Die Guttenberg-Blase

Der Verteidigungsminister ist der Star im Kabinett. Doch sind die Scheinwerfer aus, bleibt wenig vom Glanz des Karl-Theodor zu Guttenberg. Ergebnisse bleibt er schuldig, Reformen kommen nicht voran. Von Thomas Steinmann und Joachim Zepelin

Verteidigungsminister, Guttenberg, Umfragewerte, Kanzlerin, Karl-Theodor zu Guttenberg

Verteidigungsminister Karl-Theodor zu Guttenberg im März bei der Besichtigung der Fregatte "Mecklenburg-Vorpommern"© Carsten Rehder/DPA

Es ist unangenehm kalt auf der Ostsee, doch Karl-Theodor zu Guttenberg ist warm eingepackt. Der Verteidigungsminister steckt in einer marineblauen Jacke mit Namensaufnäher, sein Schopf unter einer Baseballmütze, um seinen Hals baumelt ein Fernglas in Tarnfarben. Guttenberg ist gut gerüstet für seinen Antrittsbesuch bei der Marine in der Eckernförder Bucht.

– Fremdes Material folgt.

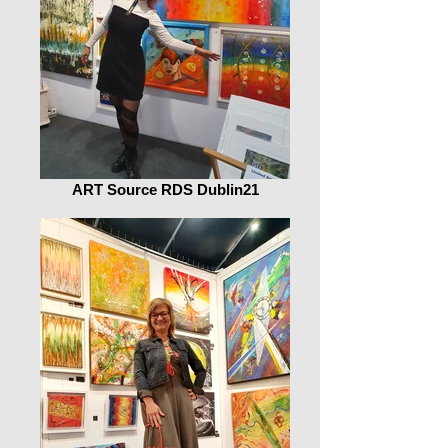
ART Source RDS Dublin21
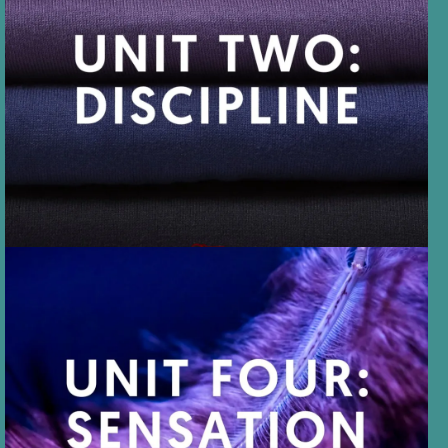
UNIT TWO
DISCIPLINE is controlled
behavior, with theories about
protocol, rules, and D/s
structure.
UNIT FOUR
SENSATION encourages all
sorts of erotic sensations,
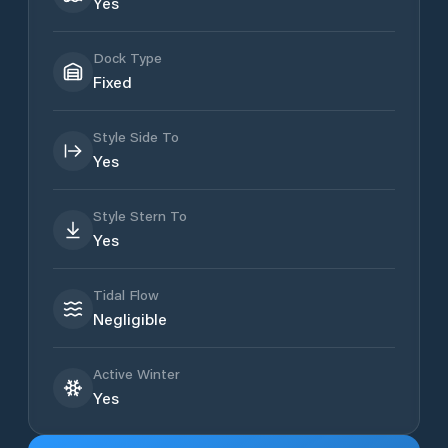
Yes
Dock Type
Fixed
Style Side To
Yes
Style Stern To
Yes
Tidal Flow
Negligible
Active Winter
Yes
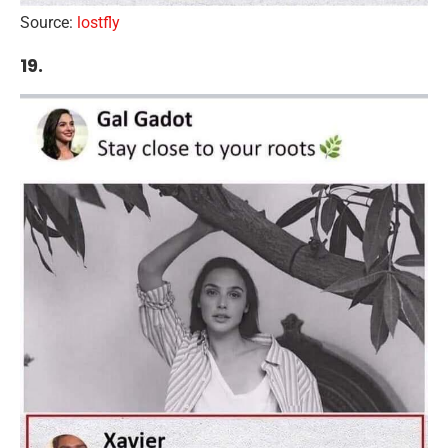
Source:
lostfly
19.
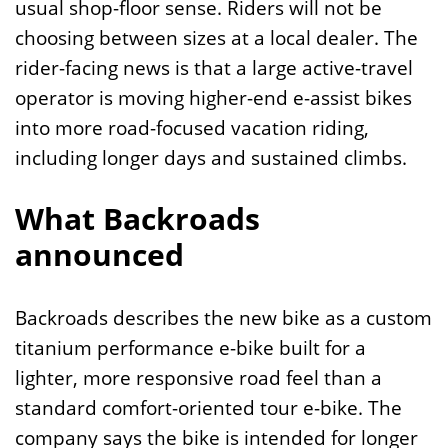
usual shop-floor sense. Riders will not be
choosing between sizes at a local dealer. The
rider-facing news is that a large active-travel
operator is moving higher-end e-assist bikes
into more road-focused vacation riding,
including longer days and sustained climbs.
What Backroads
announced
Backroads describes the new bike as a custom
titanium performance e-bike built for a
lighter, more responsive road feel than a
standard comfort-oriented tour e-bike. The
company says the bike is intended for longer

An Bord der Fregatte "Mecklenburg-Vorpommern" lässt er sich am Dienstag vorführen, wie seine Soldaten Schnellbootangriffe abwehren, Seeminen sprengen und sich aus einem Hubschrauber abseilen. Guttenberg sagt: "Die Marine ist seit Jahren eine Armee im Einsatz. Mich hat beeindruckt, wie man die Einsatzrelevanz darstellen kann." Die Fotografen machen schöne Bilder, die den Verteidigungsminister bei seiner Truppe zeigen. Die Bilder sind immer schön, wenn Guttenberg auftritt, zu Lande, zu Wasser und in der Luft, beim Truppenbesuch in Afghanistan, auf der Münchner Sicherheitskonferenz, auf der Couch bei "Wetten, dass ...?" und bei den Olympischen Winterspielen in Vancouver, wo er sich in einem Bob ablichten ließ.

Die Inszenierung des Jungstars der deutschen Politik, der das verschnarchte Wirtschaftsministerium aufmischte und nach der Nacht der Opel-Rettung im Mai als Symbol eines neuen Politikertyps gefeiert wurde, kommt in der Öffentlichkeit immer noch an. Auf der Liste der beliebtesten Politiker steht Guttenberg mit 69 Prozent Zustimmung ganz oben. Dort finden sich eigentlich Außenminister oder Kanzler, Verteidigungsminister stehen eher weit hinten. Doch bei Guttenberg glauben viele, dass der Showstar auch Kanzler kann.

Selbst der Wirbel um den Luftschlag von Kundus konnte ihm bislang nichts anhaben. Guttenberg hat die Affäre um die verheerendste Operation der Bundeswehrgeschichte von seinem Vorgänger Franz Josef Jung geerbt. Er hat sie aber auch durch eigenes Zutun verschärft, indem er sich beim Rauswurf seines Generalinspekteurs und eines Staatssekretärs wegen Informationspannen im Ministerium dem Verdacht der Lüge ausgesetzt hat.

"Die Luft wird dünn"

Jetzt hat Guttenberg einen Untersuchungsausschuss am Hals, vor dem er bald als Zeuge verteidigen muss. Vorsorglich hat er diese Woche einen Rückzieher gemacht: Am gleichen Tag, an dem er bei der Marine zu Gast ist, erscheint ein Interview, in dem er erklärt, er habe weder dem gefeuerten Generalinspekteur noch dem Staatssekretär vorgeworfen, ihm bewusst Unterlagen vorenthalten zu haben.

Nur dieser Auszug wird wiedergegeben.